(AVAILABLE DATA):
------------------------

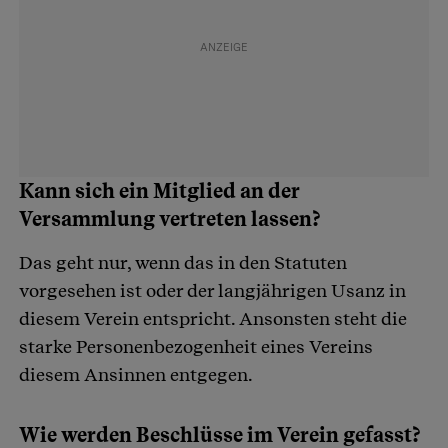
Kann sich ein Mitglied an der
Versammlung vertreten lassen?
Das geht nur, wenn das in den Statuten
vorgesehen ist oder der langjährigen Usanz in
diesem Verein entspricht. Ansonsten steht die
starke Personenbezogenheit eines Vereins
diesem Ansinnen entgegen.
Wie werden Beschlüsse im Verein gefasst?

------------------------

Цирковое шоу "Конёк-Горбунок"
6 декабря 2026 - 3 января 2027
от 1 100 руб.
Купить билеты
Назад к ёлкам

------------------------

(YOUR GOAL):
As listed above, the lines from the line with "Versammlung vertreten lassen?" to the line with "Wie werden Beschlüsse im Verein gefasst?" are to be echoed exactly, with both ends included and nothing added.

(TASK RESULT):
Versammlung vertreten lassen?
Das geht nur, wenn das in den Statuten
vorgesehen ist oder der langjährigen Usanz in
diesem Verein entspricht. Ansonsten steht die
starke Personenbezogenheit eines Vereins
diesem Ansinnen entgegen.
Wie werden Beschlüsse im Verein gefasst?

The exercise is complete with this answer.